35Subsequently, on March 1, 2022, while the applicant self-reported to Dr. Samadi that he had intermittent muscle ache, and that he has a friend with fibromyalgia, Dr. Samadi did not diagnose the applicant with fibromyalgia. Instead, Dr. Samadi opined that she was not sure of the reason for his current symptoms. This is the last entry from Dr. Samadi’s office provided by the applicant.
36Contrary to the applicant’s arguments, Dr. Ingber did not advise him that his alleged fibromyalgia diagnosis may have been caused by this accident. Instead, on December 31, 2021, the applicant self-reported that he still had chronic pain and was wondering if the accident was the cause of this. Dr. Ingber advised him to speak to his rheumatologist.
37In any event, even if the applicant believed that his chronic pain/fibromyalgia may have been from the accident in December of 2021, this was not included in the previous explanation of April 21, 2022. I am alive to the applicant’s position that his representative did not have the medical records until the next day, however the applicant himself was the one who discovered this and decided to pursue a claim, as such, it raises questions of why medical records would be required.
38The applicant’s argument is further undermined by the email of February 16, 2023. In this email, it was noted that the applicant sought out legal representation once he discovered his injuries were from the accident. Surely, if this was the case, the applicant would have advised his legal representative from the onset that he was seeking out representation due to his belief that he had chronic pain/fibromyalgia from this accident and wanted to open a claim.
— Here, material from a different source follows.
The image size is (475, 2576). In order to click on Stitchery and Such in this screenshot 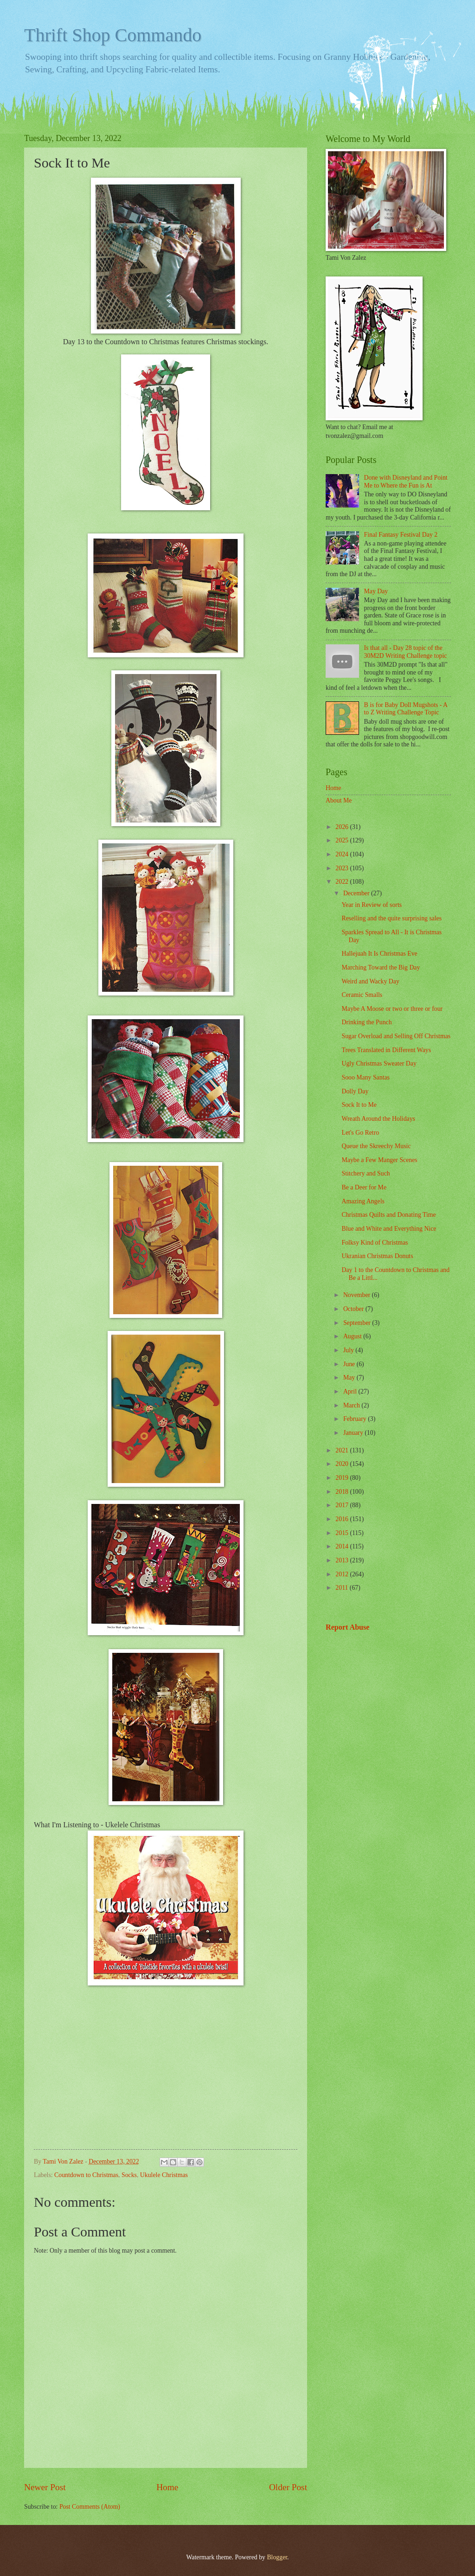, I will do `click(365, 1173)`.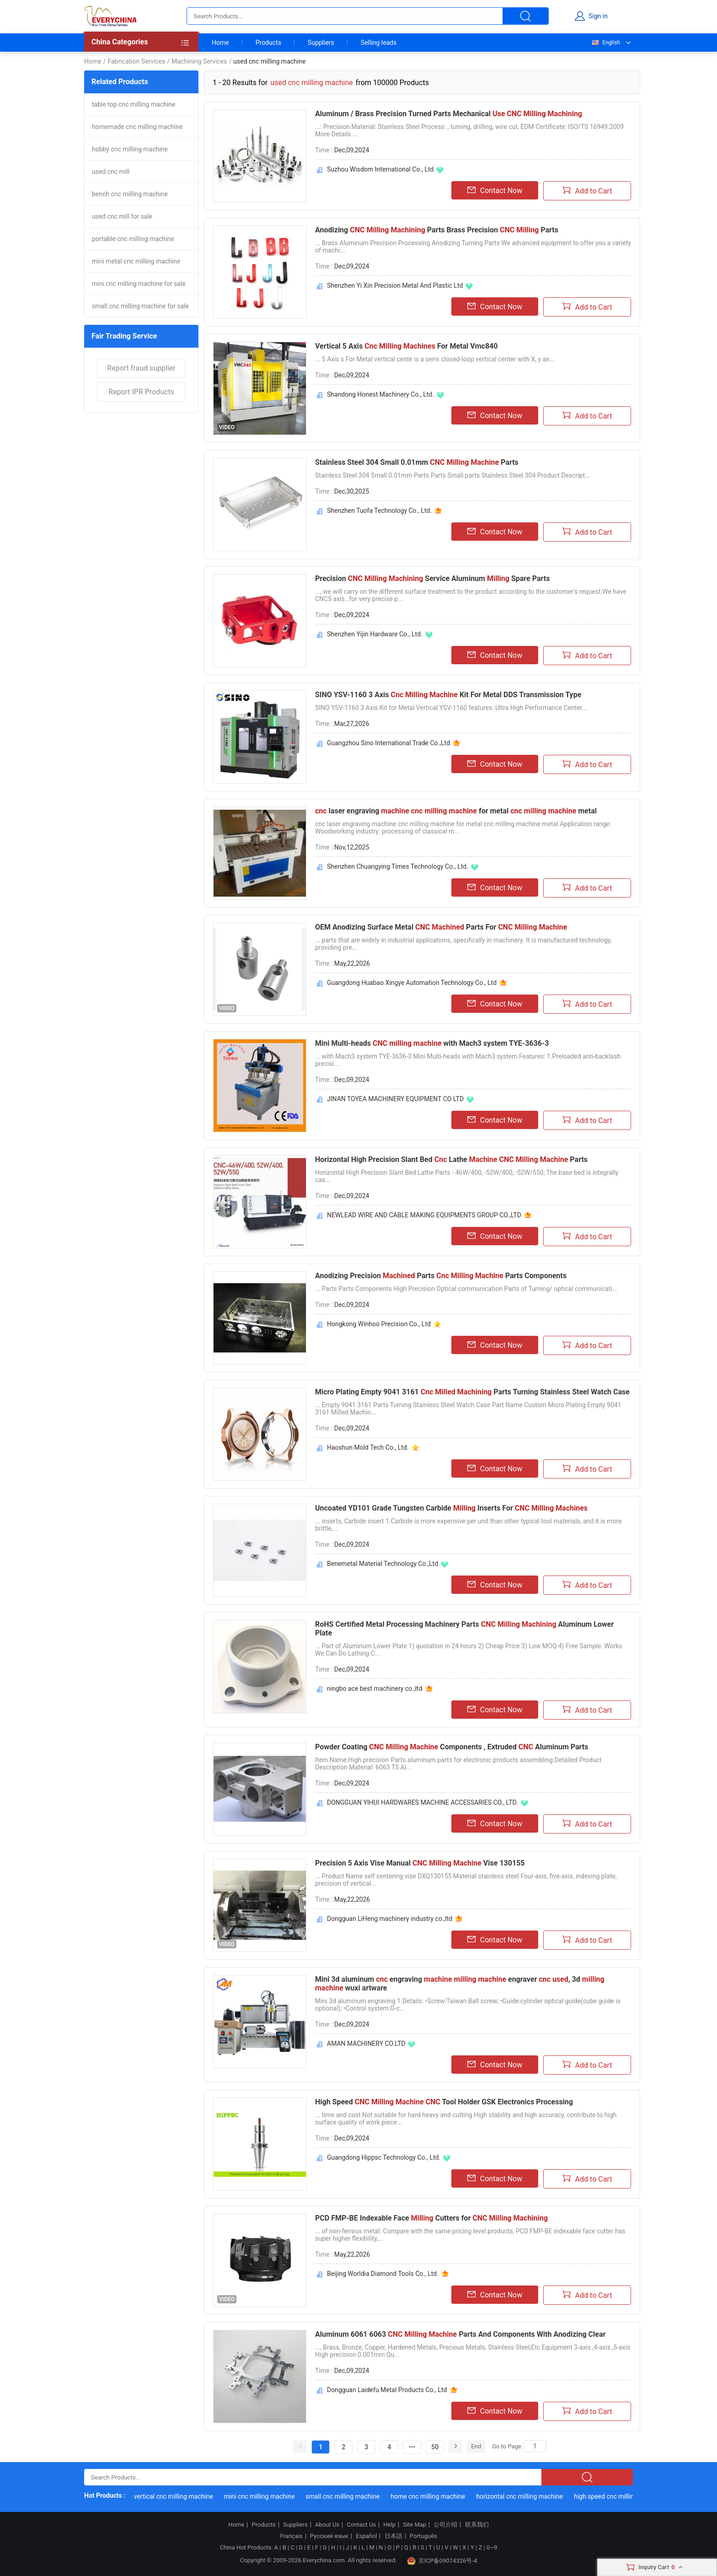 This screenshot has width=717, height=2576. What do you see at coordinates (472, 1391) in the screenshot?
I see `Micro Plating Empty 9041 3161 Parts Turning Stainless Steel Watch Case` at bounding box center [472, 1391].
39Finally, I am not persuaded by the applicant’s position that s. 258.3 of the Insurance Act supports the validity of late claims. While section 258.3(1)(a) states that an applicant shall apply for statutory accident benefits prior to commencing an action, this section of the Insurance Act, pertains to civil claims, and has no bearing on the deadlines for submitting an OCF-1 and what constitutes a reasonable explanation. Accordingly, the applicant is bound by the provisions in the Schedule, in particular ss. 32(5) and 34.
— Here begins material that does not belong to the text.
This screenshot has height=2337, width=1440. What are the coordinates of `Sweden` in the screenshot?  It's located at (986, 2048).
40Critically, the applicant has not provided an explanation that is credible, as such, there is no need to assess the reasonableness of the explanations provided. In other words, the first principle is a threshold that must be met in order to engage the other principles. As such, I am not persuaded that he provided a reasonable explanation for the delay in submitting the OCF-1.
Section 55
41Pursuant to s. 55(1)1 of the Schedule, an insured person shall not apply to the Tribunal under subsection 280(2) of the Insurance Act if the insured person has not notified the insurer of the circumstances giving rise to a claim for a benefit or has not submitted an application for the benefit within the times prescribed in s. 32.
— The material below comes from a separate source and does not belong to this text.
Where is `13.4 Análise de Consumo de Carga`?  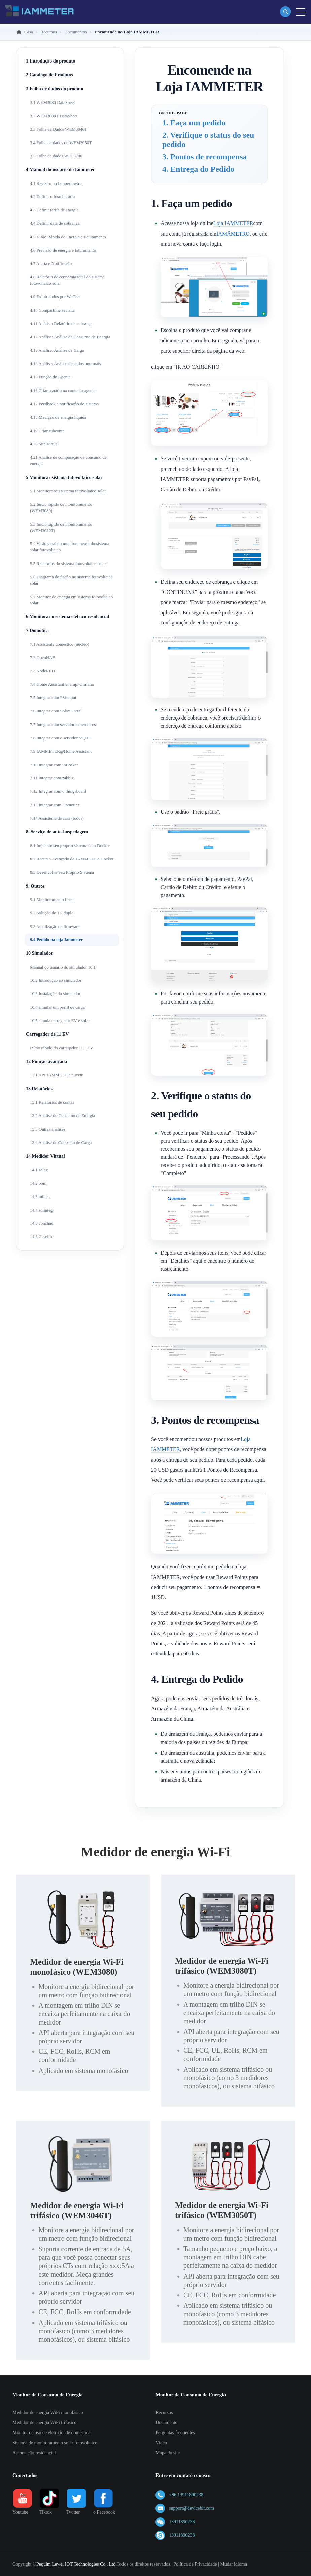 13.4 Análise de Consumo de Carga is located at coordinates (61, 1142).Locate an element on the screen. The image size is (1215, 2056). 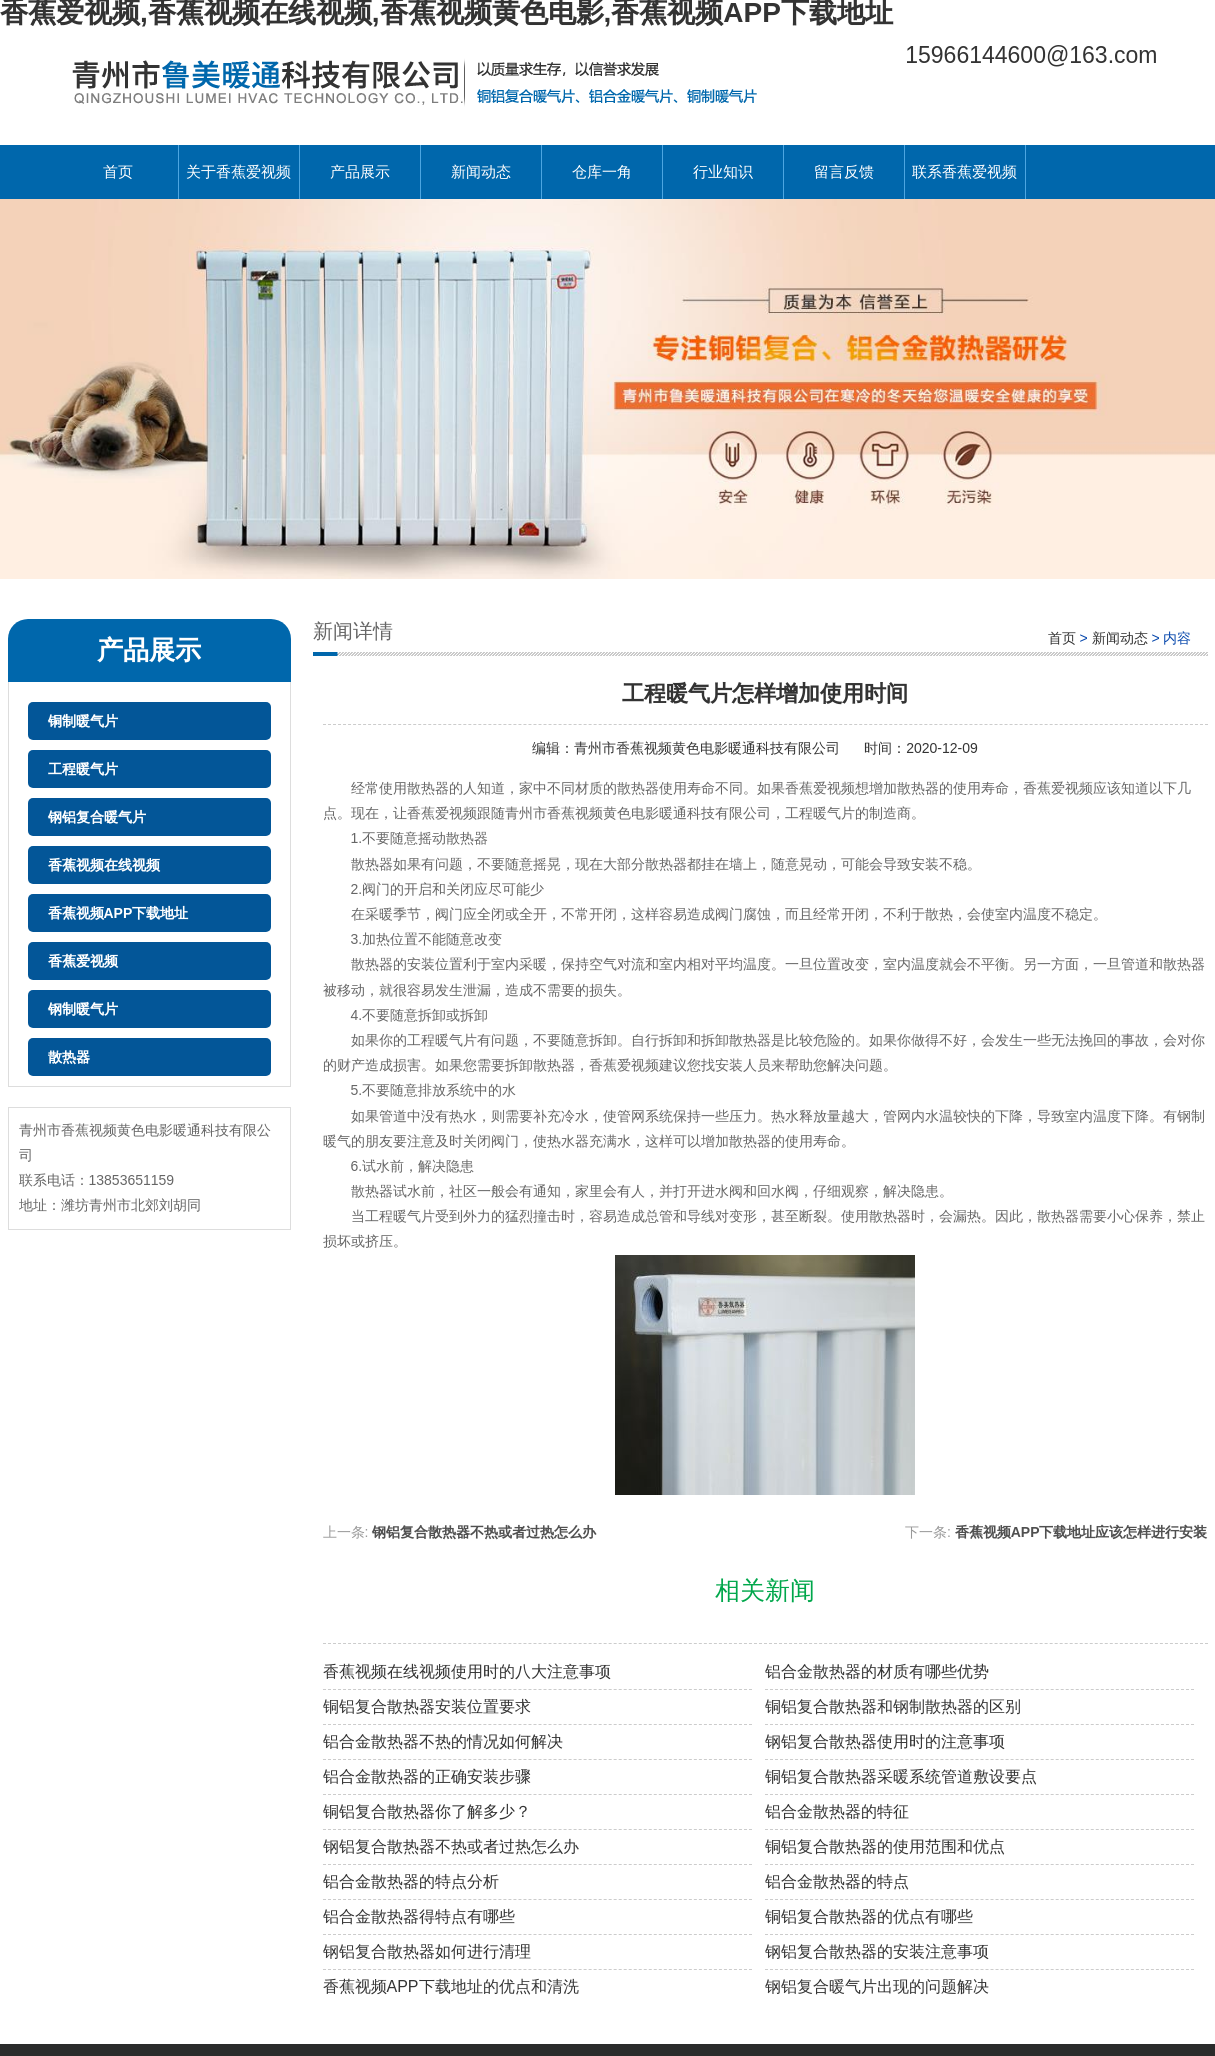
铜制暖气片 is located at coordinates (83, 721).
42As outlined above, I find that the applicant did not submit his completed OCF-1 within the timelines prescribed by the Schedule and has not provided a reasonable explanation for the delay. Accordingly, I find that the applicant is statute-barred from proceeding with his application before the Tribunal.
CONCLUSION AND ORDER
43The applicant is barred by s. 55(1)1 of the Schedule from proceeding with his application before the Tribunal. The application is dismissed. The Tribunal shall vacate any date that has been scheduled for the substantive issue hearing.